Computer Architecture
The Art of Designing Micro-Processors
Heterogeneous Many-Core Architecture
My research focuses on designing faster and more efficient computers using specialized architectures that are highly optimized for performing specific tasks. Making systems more efficient reduces their cost and increases their availability and potential impact to solve challenging problems in other domains. In the past, advances in computer efficiency have enabled streaming video on handheld devices, visual computing and 3D gaming on consoles and desktops, and molecular dynamic simulations to aid the develpment of new healthcare products.
Motivation
In the past, from the 1960s until recently, it has been possible to improve computer performance by treating all applications the same and optimizing the common case. Around 2005, hardware designers in industry began to hit limits in the amount of energy used to run a general purpose processor at full speed.
In order to continue to improve performance under new power constraints, it becomes necessary to optimize hardware to perform specific rather than general purpose operations. GPU architectures from NVIDIA AMD and Intel are commercial examples of specialized processors for graphics. However, as all applications are no longer capable of running efficiently on all processor architectures, application developers are forced to deal with additional complexity.
My research interests are two-fold: 1) Determining different sets of architecture features that are highly efficienct for performing domain specific applications and 2) building dynamic systems for automatically mapping software to the most efficient architecture when it is available, or reoptimizing the software if it is not.
Individual Projects
Harmony - An Execution Model and Runtime for Heterogeneous Many-Core Systems
Harmony is a programming and execution model for systems with at least one CPU and possibly many accelerators. The goal is to hide inter-accelerator parallelism and architecture heterogeneity from the programmer without sacrificing performance. This is done via automatic parallelization of sequential applications using speculative threading and dynamic mapping of work to accelerators. We also explore techniques such as performance prediction, variable renaming, and kernel fusion/fission further optimize this model.

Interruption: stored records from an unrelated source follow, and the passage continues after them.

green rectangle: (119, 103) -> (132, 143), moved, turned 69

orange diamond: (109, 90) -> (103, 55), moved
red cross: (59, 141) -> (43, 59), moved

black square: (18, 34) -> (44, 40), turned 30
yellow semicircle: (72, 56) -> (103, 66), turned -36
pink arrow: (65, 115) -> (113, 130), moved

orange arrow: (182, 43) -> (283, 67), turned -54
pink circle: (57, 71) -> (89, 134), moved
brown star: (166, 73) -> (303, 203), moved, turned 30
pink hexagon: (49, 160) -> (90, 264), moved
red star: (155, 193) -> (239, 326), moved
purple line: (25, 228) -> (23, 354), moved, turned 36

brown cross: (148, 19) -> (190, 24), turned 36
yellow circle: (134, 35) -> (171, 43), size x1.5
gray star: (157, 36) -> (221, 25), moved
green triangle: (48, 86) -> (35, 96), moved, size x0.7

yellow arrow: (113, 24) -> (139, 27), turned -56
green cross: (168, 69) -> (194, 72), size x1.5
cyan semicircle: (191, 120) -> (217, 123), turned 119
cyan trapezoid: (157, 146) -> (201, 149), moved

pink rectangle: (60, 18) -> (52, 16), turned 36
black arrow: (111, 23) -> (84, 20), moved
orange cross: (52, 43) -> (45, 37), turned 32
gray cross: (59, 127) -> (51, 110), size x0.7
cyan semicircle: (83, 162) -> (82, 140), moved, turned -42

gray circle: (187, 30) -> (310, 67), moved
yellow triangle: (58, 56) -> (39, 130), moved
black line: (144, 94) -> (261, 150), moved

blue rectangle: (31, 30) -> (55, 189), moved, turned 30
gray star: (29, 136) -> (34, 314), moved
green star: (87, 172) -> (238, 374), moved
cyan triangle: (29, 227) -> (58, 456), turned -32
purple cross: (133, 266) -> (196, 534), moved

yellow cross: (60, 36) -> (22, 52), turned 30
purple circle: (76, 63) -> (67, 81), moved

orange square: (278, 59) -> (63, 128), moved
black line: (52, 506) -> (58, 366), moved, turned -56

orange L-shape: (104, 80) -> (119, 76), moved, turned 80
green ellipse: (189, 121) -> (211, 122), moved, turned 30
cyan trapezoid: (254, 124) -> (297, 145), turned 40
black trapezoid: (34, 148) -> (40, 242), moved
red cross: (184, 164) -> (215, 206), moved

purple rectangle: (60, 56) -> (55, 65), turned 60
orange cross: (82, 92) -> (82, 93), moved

Heterogeneous Virtual Machines
The relentless progress of Moore’s Law has periodically inspired major innovations – both in hardware and software – at specific points in time to keep performance growth on pace with transistor density. Industry has reached another such point as it encounters intellectual and engineering challenges in the form of power dissipation, processor-memory performance gap, limits to instruction level parallelism, slower frequency growth, and rising non-recurring engineering costs. As a consequence, when we consider how the large number of transistors that will be supplied at future technology nodes will be used to sustain performance growth, there are some inevitable trends, including i) replication of cores, ii) the use of high volume custom accelerators due to the fact that these devices have small footprint and dramatically less power consumption for the performance gains they offer, and iii) innovations in memory hierarchies. The preceding collectively inspire the development of Hybrid Virtual Machines (HVM) for heterogeneous many-core platforms – large scale, heterogeneous systems comprised of single or shared ISA general purpose cores intermingled with customized heterogeneous cores – accelerators, and using diverse memory, cache and interconnect hierarchies. Such platforms will be seen both, in individual user as well as rack scale and multi-rack scale systems in order to keep up with the growing application demands.

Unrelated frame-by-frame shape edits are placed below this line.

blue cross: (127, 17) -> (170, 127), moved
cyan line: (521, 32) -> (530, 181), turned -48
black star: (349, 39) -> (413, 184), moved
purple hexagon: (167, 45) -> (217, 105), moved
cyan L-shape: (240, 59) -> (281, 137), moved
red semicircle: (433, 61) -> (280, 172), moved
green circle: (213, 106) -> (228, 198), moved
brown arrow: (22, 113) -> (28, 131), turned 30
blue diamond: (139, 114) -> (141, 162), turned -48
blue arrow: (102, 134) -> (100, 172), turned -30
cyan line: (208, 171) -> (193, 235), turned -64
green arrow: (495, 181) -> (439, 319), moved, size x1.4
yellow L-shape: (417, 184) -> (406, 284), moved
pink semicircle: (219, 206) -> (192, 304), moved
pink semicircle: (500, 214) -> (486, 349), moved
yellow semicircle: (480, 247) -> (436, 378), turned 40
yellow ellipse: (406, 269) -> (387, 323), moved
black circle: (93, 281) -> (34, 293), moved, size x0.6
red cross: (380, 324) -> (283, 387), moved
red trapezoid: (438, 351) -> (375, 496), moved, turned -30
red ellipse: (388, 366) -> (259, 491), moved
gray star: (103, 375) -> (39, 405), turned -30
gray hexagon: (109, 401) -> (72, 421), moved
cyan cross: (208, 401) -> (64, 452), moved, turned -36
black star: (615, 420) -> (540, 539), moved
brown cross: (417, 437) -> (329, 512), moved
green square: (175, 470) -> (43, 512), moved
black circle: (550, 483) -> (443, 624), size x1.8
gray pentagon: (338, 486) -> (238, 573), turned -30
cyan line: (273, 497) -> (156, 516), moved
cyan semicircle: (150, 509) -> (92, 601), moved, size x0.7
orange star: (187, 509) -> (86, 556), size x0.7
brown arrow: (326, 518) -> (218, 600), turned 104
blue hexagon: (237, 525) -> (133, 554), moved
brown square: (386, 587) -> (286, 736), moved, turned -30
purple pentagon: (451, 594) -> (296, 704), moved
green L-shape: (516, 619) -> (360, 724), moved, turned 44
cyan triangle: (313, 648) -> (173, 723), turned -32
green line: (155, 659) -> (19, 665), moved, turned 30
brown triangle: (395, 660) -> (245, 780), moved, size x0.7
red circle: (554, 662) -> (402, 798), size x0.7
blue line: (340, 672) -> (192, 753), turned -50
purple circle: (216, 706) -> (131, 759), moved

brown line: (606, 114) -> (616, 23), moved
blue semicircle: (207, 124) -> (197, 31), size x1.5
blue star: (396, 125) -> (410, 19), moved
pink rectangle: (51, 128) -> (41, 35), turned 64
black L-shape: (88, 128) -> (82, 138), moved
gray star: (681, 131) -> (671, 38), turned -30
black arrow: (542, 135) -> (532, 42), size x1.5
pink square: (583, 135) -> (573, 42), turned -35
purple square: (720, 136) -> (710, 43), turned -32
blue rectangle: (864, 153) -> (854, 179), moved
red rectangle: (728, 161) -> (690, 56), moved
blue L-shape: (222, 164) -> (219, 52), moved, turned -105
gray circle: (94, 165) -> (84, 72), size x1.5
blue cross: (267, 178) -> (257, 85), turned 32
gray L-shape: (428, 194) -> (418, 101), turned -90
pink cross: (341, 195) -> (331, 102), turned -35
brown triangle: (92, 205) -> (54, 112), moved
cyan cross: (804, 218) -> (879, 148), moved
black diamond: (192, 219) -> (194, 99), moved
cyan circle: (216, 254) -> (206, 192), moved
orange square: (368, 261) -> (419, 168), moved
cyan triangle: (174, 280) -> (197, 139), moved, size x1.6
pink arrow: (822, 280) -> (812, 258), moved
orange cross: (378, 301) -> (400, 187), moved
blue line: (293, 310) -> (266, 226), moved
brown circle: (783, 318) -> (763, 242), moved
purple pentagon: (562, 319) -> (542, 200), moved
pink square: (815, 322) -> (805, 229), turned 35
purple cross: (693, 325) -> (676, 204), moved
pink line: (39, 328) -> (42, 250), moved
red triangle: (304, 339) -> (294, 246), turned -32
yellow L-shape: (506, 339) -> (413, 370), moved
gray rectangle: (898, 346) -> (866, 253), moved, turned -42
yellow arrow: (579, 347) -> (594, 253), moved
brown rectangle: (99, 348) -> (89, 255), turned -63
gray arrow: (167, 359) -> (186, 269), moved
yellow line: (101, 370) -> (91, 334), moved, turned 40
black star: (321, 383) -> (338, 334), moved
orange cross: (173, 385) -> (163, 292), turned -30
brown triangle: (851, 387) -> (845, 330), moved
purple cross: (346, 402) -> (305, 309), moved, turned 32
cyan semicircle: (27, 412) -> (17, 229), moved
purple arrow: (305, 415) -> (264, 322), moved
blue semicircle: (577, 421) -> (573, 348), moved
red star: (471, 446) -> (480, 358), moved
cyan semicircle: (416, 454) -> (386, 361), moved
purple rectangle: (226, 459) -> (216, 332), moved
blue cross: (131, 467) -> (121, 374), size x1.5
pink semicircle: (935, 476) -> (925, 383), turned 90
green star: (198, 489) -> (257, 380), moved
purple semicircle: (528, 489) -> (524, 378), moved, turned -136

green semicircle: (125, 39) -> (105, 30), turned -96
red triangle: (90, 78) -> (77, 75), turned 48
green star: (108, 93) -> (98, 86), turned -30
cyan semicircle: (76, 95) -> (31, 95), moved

These Hybrid Virtual Machines will run applications belonging to a wide spectrum comprising of high performance applications like scientific computing, biological simulations etc, enterprise applications like financial processing, data processing etc to client applications like gaming and image processing. Achieving performance guarantees for these applications under the constraints imposed by this workload variability, power, cost and heterogeneity then, requires a re-thinking of the current software stack. To this end, we have undertaken a wide reaching effort at Georgia Tech which evaluates the challenges imposed by the emerging hardware and applications on the entire software stack. We are working on designing and implementing suitable programming models, runtimes, operating system changes and hypervisor changes to prepare software for such future heterogeneous many-core platforms. This effort is a collaboration between different research groups at Georgia Tech and research labs across United States.